Exercise: Pick out every line of the entries below where "потребителей" occurs, and copy those lines.

Provided information:
=== Section Start ===

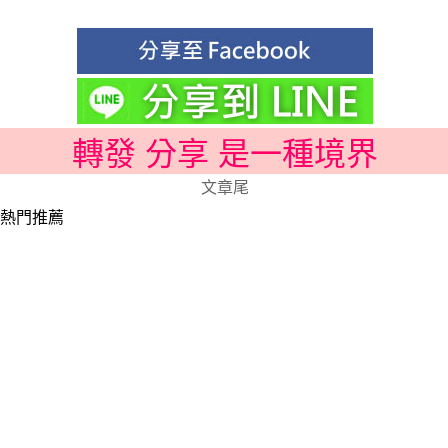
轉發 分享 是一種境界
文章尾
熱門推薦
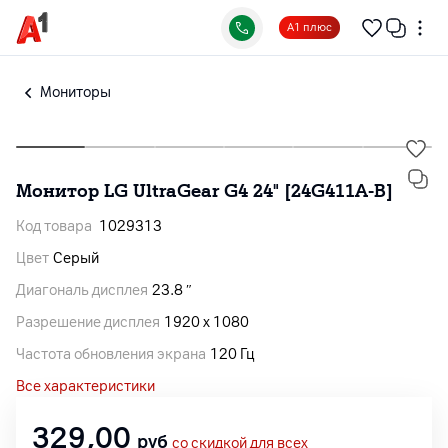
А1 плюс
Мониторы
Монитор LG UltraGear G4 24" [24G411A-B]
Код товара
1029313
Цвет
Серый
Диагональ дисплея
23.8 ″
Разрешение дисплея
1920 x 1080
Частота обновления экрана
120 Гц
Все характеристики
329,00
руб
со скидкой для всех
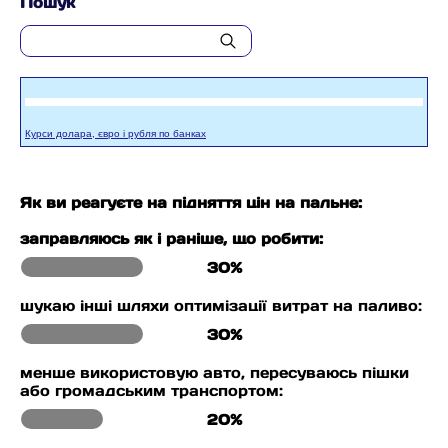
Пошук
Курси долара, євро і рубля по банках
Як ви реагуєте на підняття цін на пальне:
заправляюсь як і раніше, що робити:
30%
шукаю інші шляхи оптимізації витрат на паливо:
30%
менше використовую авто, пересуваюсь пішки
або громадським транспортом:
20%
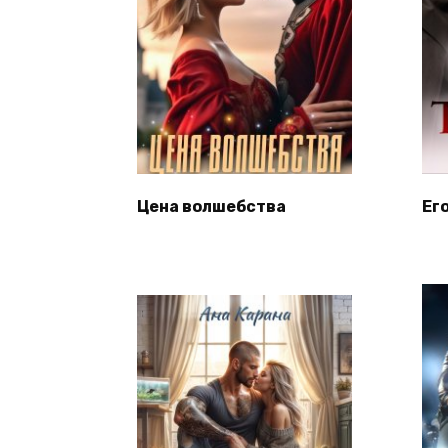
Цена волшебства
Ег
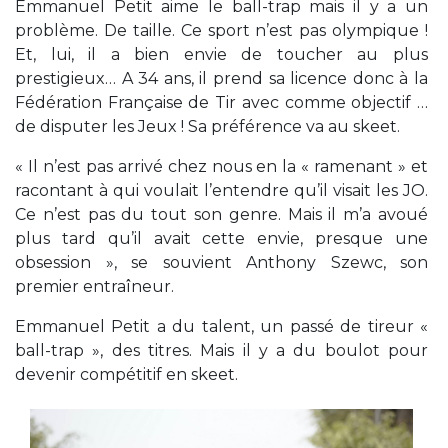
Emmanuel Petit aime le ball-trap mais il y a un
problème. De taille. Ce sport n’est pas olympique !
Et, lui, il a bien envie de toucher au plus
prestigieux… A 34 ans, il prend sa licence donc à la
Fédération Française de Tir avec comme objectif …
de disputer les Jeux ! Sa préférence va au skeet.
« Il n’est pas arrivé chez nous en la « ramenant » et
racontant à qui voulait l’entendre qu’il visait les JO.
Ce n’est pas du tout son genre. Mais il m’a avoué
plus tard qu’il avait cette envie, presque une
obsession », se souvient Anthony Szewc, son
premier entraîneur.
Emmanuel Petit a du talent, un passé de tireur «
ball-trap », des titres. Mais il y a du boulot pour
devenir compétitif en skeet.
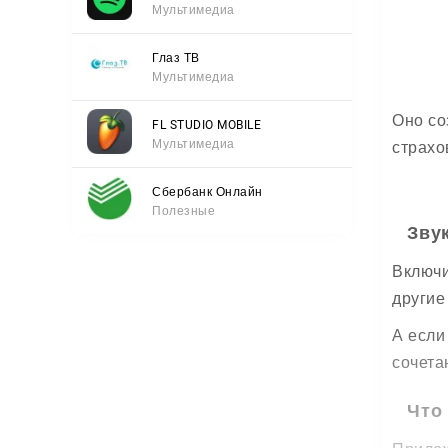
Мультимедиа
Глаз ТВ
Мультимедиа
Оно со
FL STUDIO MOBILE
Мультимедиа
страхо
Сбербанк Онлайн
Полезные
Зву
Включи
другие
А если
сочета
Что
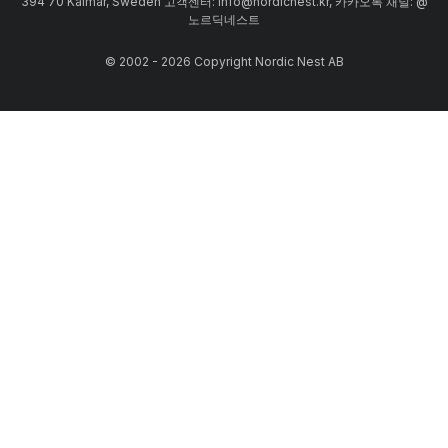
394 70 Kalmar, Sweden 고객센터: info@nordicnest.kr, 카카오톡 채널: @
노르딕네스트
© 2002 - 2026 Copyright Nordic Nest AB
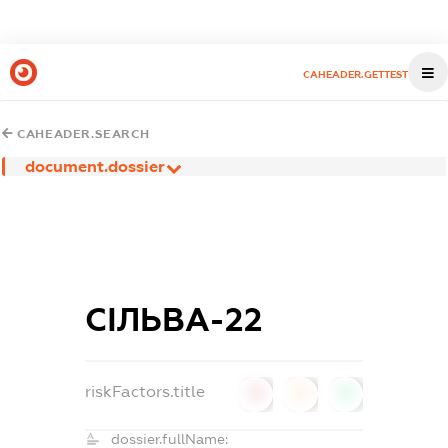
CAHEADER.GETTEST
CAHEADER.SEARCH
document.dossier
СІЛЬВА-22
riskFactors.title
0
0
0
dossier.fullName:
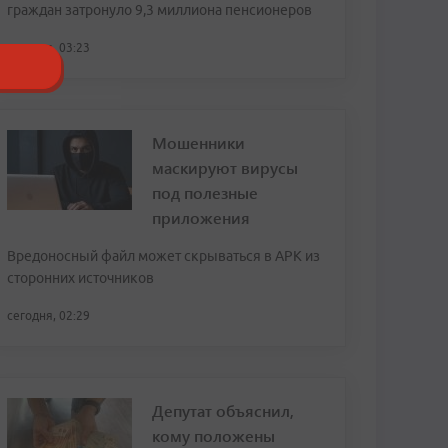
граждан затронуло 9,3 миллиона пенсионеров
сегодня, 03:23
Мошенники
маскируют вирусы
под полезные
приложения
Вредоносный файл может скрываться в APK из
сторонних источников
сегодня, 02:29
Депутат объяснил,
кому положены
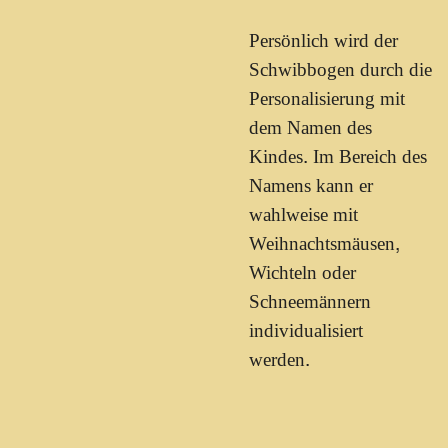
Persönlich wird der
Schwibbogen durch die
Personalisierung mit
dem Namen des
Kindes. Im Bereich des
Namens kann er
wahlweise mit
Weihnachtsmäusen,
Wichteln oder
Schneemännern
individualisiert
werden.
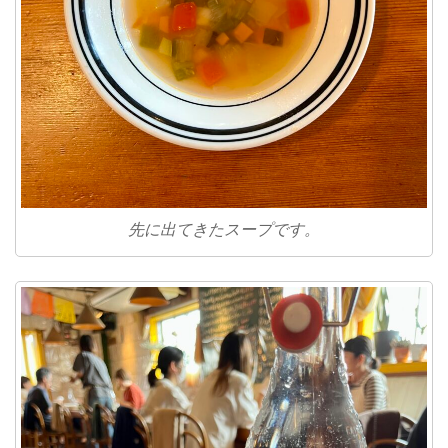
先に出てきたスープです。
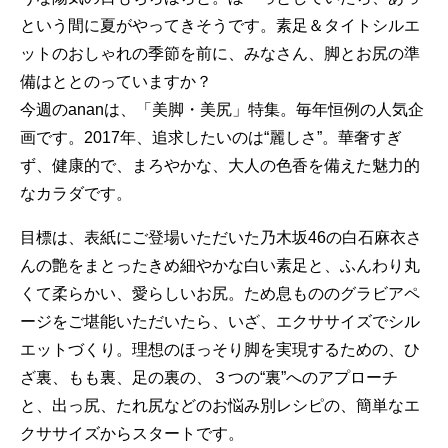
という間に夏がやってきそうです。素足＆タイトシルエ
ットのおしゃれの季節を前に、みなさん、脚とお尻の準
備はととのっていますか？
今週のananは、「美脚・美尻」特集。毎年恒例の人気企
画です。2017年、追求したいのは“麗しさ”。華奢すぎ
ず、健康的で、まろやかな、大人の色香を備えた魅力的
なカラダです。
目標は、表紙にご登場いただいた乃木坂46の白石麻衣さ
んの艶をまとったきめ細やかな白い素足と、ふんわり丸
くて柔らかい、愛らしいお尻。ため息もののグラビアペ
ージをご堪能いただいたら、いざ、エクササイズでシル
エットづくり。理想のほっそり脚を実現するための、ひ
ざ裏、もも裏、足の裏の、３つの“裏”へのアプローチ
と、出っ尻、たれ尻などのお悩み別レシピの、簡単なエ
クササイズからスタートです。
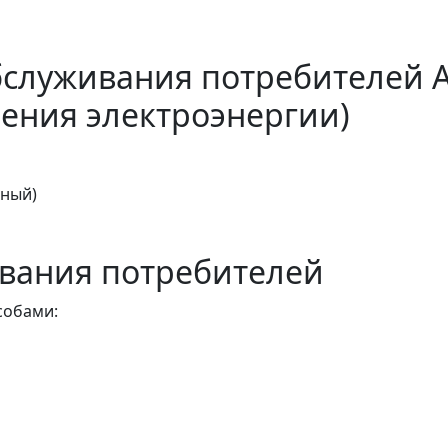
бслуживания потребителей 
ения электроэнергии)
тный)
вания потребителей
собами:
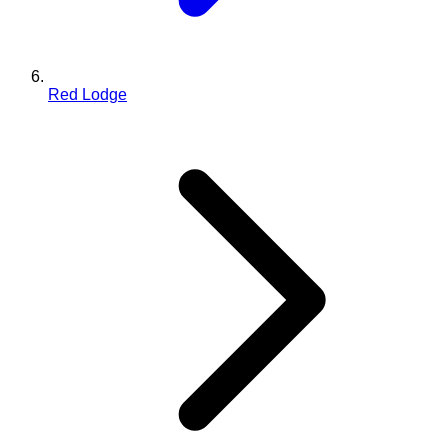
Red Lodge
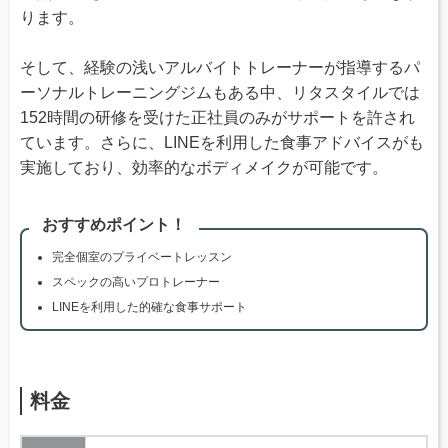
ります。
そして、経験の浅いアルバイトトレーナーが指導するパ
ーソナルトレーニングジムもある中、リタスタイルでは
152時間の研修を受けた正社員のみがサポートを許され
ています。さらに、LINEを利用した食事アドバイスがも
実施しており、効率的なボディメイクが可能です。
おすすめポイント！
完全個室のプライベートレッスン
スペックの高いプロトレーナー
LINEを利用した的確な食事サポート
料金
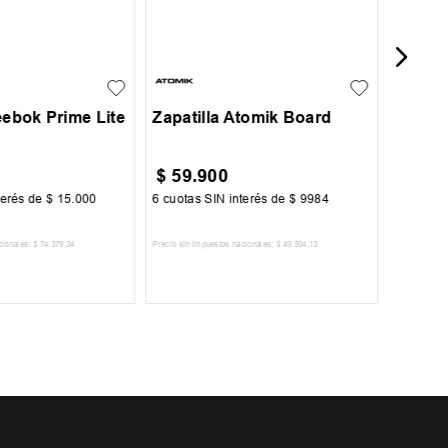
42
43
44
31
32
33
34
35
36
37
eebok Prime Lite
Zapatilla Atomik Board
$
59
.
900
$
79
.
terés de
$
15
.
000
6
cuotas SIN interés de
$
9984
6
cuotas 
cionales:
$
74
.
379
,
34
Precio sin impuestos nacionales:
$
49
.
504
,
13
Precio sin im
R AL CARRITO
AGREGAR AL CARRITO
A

=== Section End ===

Problem solution:
бслуживания потребителей 
вания потребителей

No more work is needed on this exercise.